On accents and belonging

Jessica Furseth
Human Parts
Published in
8 min readJun 29, 2018

Many different colored heads next to five large speech bubbles.
Credit: Simone Golob/Corbis NX/Getty Images Plus

I’m a story repeater.

Give me the flimsiest of excuses and I’ll tell my favorite yarns with gleeful indifference to anyone’s familiarity with the subject. Most people have their favorite stories — the ones we like to tell because they’re funny or meaningful to us or just because they say something about who we are. I can appreciate the joy of repetition, but there’s one story I have to tell over and over that I dearly wish I didn’t have to: the one where people ask me where I’m from.
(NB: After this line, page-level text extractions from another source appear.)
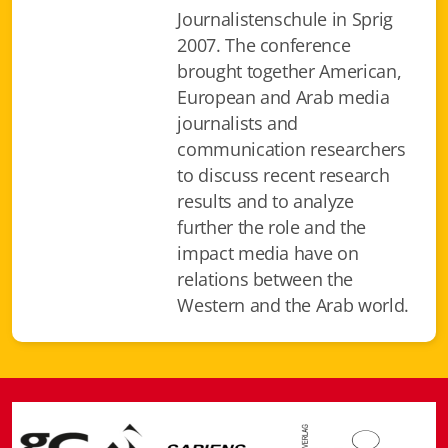
Journalistenschule in Sprig
Gottardo edizioni
2007. The conference
brought together American,
Gottardo ed. Scrittori svizzeri
European and Arab media
Gottardo ed. Tempi moderni
journalists and
communication researchers
Gottardo ed. I cristalli
to discuss recent research
results and to analyze
Giulio Topi editore
further the role and the
impact media have on
La Toppa
relations between the
Western and the Arab world.
I Facsimili
Contatti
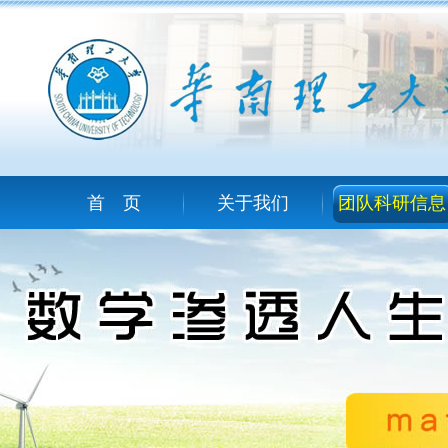
首 页
关于我们
团队科研信息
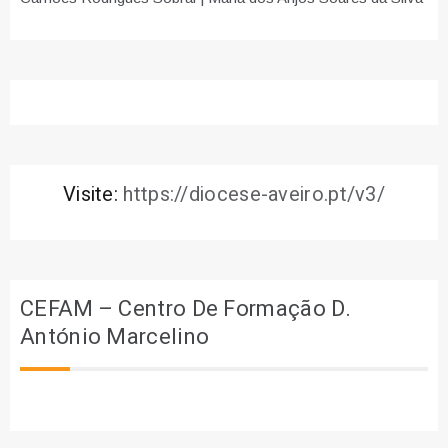
Visite:
https://diocese-aveiro.pt/v3/
CEFAM – Centro De Formação D.
António Marcelino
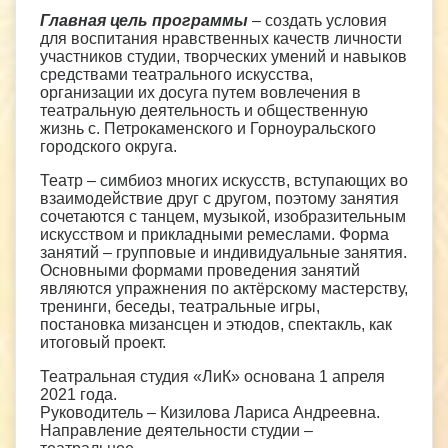
Главная цель программы
– создать условия
для воспитания нравственных качеств личности
участников студии, творческих умений и навыков
средствами театрального искусства,
организации их досуга путем вовлечения в
театральную деятельность и общественную
жизнь с. Петрокаменского и Горноуральского
городского округа.
Театр – симбиоз многих искусств, вступающих во
взаимодействие друг с другом, поэтому занятия
сочетаются с танцем, музыкой, изобразительным
искусством и прикладными ремеслами. Форма
занятий – групповые и индивидуальные занятия.
Основными формами проведения занятий
являются упражнения по актёрскому мастерству,
тренинги, беседы, театральные игры,
постановка мизансцен и этюдов, спектакль, как
итоговый проект.
Театральная студия «ЛиК» основана 1 апреля
2021 года.
Руководитель – Кизилова Лариса Андреевна.
Направление деятельности студии –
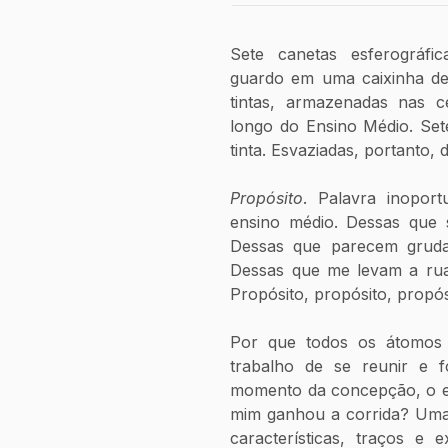
Sete canetas esferográfic
guardo em uma caixinha de 
tintas, armazenadas nas c
longo do Ensino Médio. Sete
tinta. Esvaziadas, portanto, 
Propósito
. Palavra inopor
ensino médio. Dessas que s
Dessas que parecem grudar
Dessas que me levam a ruas
Propósito, propósito, propós
Por que todos os átomos
trabalho de se reunir e 
momento da concepção, o es
mim ganhou a corrida? Uma 
características, traços e 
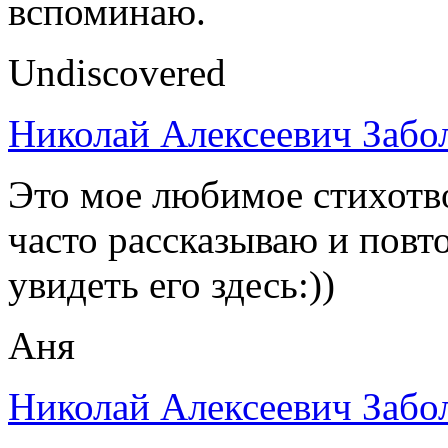
вспоминаю.
Undiscovered
Николай Алексеевич Забо
Это мое любимое стихотво
часто рассказываю и повт
увидеть его здесь:))
Аня
Николай Алексеевич Забо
English has been my primary language for 18 years, but I came to the UK as an almost-adult, and because of this, I’ll always have an accent. After all these years, it’s pretty mellow and not particularly distinctive, but curiosity is evergreen and most people simply can’t help themselves: “I can’t quite place your accent!” I answer the question quickly before moving on to another subject, irritated at the conversational dead end. Sure, we can discuss country facts, but I’ve answered this question in every possible way over nearly two decades. There’s simply nowhere interesting left for it to go.

It’s a bratty complaint, right? I’m a white Western European immigrant to a primarily white Western country; I’m not exactly experiencing discrimination. But that question — it’s every damn day. “Where are you from?” The implied message is subtle, but it’s very clear: I don’t quite belong.

I didn’t speak a word of English until I was 10 years old. From the first English lesson at school — “I am Jill, I am Bill” — I had this unshakable feeling that this was really, really important. Even at 10, I understood that this language was the key to the world, and I knew that I needed to learn it if I wanted to travel and meet people whose lives were different from mine. It took me five years to speak English well enough to get by, and nine years to be fully fluent. Now it’s my primary language — speaking, working, dreaming. When I speak what was my native language, I reach into English when I can’t find the words because it’s the language that I live in now; it’s the sound closest to my heart. So, tell me: Where am I from?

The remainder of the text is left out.